THE State Government’s move to enhance protection for the Steve Irwin Wildlife Reserve jeopardising the $1.2 billion Pisolite Hills bauxite mine at the same time has been described as “an appalling decision” by Federal Member for Leichhardt Warren Entsch.
“This is an absolute disgrace and sends a very bad message regarding development in Queensland,” Mr Entsch said today. “It is a complete back-flip on the government’s commitment to due process and elevates Queensland’s sovereign risk profile.
“This could put plans for Aquis and Ella Bay at risk because even though a project has been granted ‘significant project’ status, there’s no assurance that it’ll get an appropriate level of assessment.”

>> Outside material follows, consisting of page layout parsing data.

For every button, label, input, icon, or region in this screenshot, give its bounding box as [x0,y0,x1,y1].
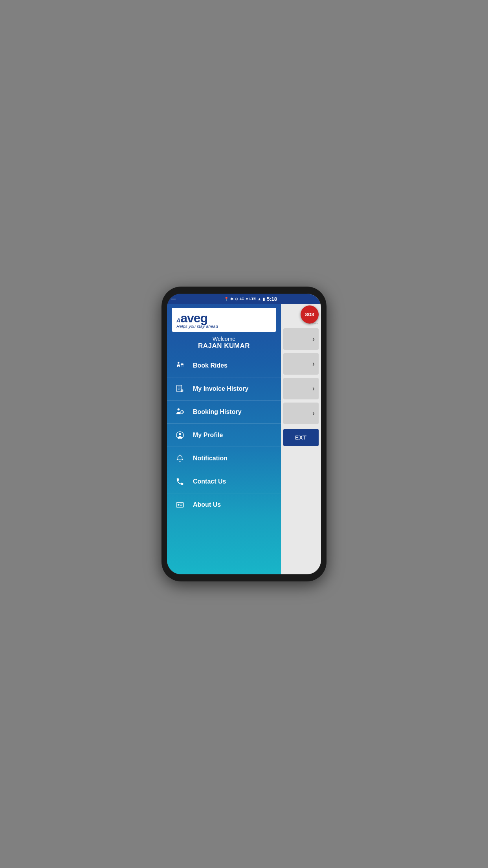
status-right: 📍 ✱ ⊖ 4G ▾ LTE ▲ ▮ 5:18 [224,296,277,302]
chevron-right-icon-4: › [312,409,315,417]
menu-item-my-profile[interactable]: My Profile [167,423,281,447]
svg-point-20 [178,504,180,506]
right-row-1[interactable]: › [283,328,319,350]
svg-rect-9 [181,390,183,392]
person-car-icon [175,360,185,371]
status-dash: — [171,296,176,302]
menu-item-contact-us[interactable]: Contact Us [167,470,281,493]
app-logo: A aveg Helps you stay ahead [172,308,276,332]
right-row-4[interactable]: › [283,403,319,424]
profile-circle-icon [175,430,185,440]
svg-point-1 [177,366,178,367]
svg-point-17 [179,433,181,436]
menu-label-invoice-history: My Invoice History [193,385,248,392]
menu-item-booking-history[interactable]: Booking History [167,400,281,423]
menu-item-notification[interactable]: Notification [167,447,281,470]
svg-point-0 [178,362,180,364]
next-button-label: EXT [295,434,307,441]
data-4g-label: 4G [240,297,244,301]
chevron-right-icon-2: › [312,360,315,368]
menu-label-book-rides: Book Rides [193,362,227,369]
right-row-2[interactable]: › [283,353,319,375]
chevron-right-icon-1: › [312,335,315,343]
right-status-bar [281,294,321,304]
status-bar: — 📍 ✱ ⊖ 4G ▾ LTE ▲ ▮ 5:18 [167,294,281,304]
clock: 5:18 [267,296,277,302]
navigation-drawer: — 📍 ✱ ⊖ 4G ▾ LTE ▲ ▮ 5:18 A ave [167,294,281,574]
menu-label-contact-us: Contact Us [193,478,226,485]
bell-icon [175,453,185,463]
svg-point-4 [183,366,183,366]
id-card-icon [175,500,185,510]
menu-list: Book Rides [167,354,281,574]
sos-button[interactable]: SOS [301,305,319,324]
signal-icon: ▾ [246,297,248,301]
mute-icon: ⊖ [235,297,238,301]
status-left: — [171,296,176,302]
menu-item-book-rides[interactable]: Book Rides [167,354,281,377]
bluetooth-icon: ✱ [230,297,233,301]
signal2-icon: ▲ [257,297,261,301]
sos-label: SOS [305,312,314,317]
logo-text: aveg [180,311,207,326]
svg-point-12 [178,408,180,411]
logo-tagline: Helps you stay ahead [176,324,272,329]
svg-point-3 [181,366,182,366]
phone-screen: — 📍 ✱ ⊖ 4G ▾ LTE ▲ ▮ 5:18 A ave [167,294,321,574]
welcome-section: Welcome RAJAN KUMAR [167,332,281,352]
menu-item-about-us[interactable]: About Us [167,493,281,516]
menu-label-my-profile: My Profile [193,432,223,439]
right-content-area: › › › › EXT [281,324,321,574]
battery-icon: ▮ [263,297,265,301]
lte-label: LTE [250,297,256,301]
person-clock-icon [175,407,185,417]
next-button[interactable]: EXT [283,429,319,446]
menu-label-about-us: About Us [193,501,221,508]
right-row-3[interactable]: › [283,378,319,399]
phone-icon [175,476,185,487]
menu-label-booking-history: Booking History [193,408,242,416]
svg-rect-19 [176,503,183,508]
menu-item-invoice-history[interactable]: My Invoice History [167,377,281,400]
phone-device: — 📍 ✱ ⊖ 4G ▾ LTE ▲ ▮ 5:18 A ave [161,287,327,581]
invoice-icon [175,384,185,394]
welcome-greeting: Welcome [167,336,281,342]
main-content-panel: SOS Go Data... › › › › EXT [281,294,321,574]
location-icon: 📍 [224,297,229,301]
user-name: RAJAN KUMAR [167,342,281,350]
chevron-right-icon-3: › [312,384,315,393]
menu-label-notification: Notification [193,455,227,462]
svg-point-2 [179,366,180,367]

Mr Entsch said he was shocked to learn that there was no consultation with the Mapoon community or Cape York Sustainable Futures, as the region’s peak development body.
“I certainly was not consulted as the local Federal Member and only became aware of the decision through reading about it in the media.
“Even Cape Alumina the company willing to invest more than a billion dollars and create 1700 jobs in our region only received a phone call from a senior government staff member half an hour before the press conference.
“Yet it was clearly prearranged because Terri and Bindi Irwin had enough notice to travel to Brisbane so they could stand beside Campbell Newman for the announcement.”
Mr Entsch said Mapoon Aboriginal Shire Council had put significant resources, time and energy into gearing up for the mine, including preparing to tender for contracts.
“After all that work, they learned of this decision in the media – the same way they found out about the Steve Irwin Wildlife Reserve deal in the first place.
“Just last week, the State Government had a photo opportunity in Mapoon to announce half a dozen new houses. But this week, they come along and knock the economic stuffing out of the community.”
Mr Entsch said he had always been very strongly supportive of the project and he had hoped that with the change in State Government, common sense would prevail.
“Cape York deserves to have an economic future and there is absolutely no reason that these projects can’t go hand in hand with environmental opportunities,” he said.
“I will not sit back and allow Cape York to continue to be a sacrificial lamb to shore up seats in the south-east.
“It’s important to recognise that this is draft proposal and I certainly will be putting in a submission outlining my objections to it. I would urge all others who have been left out of this process to avail themselves of the same opportunity.”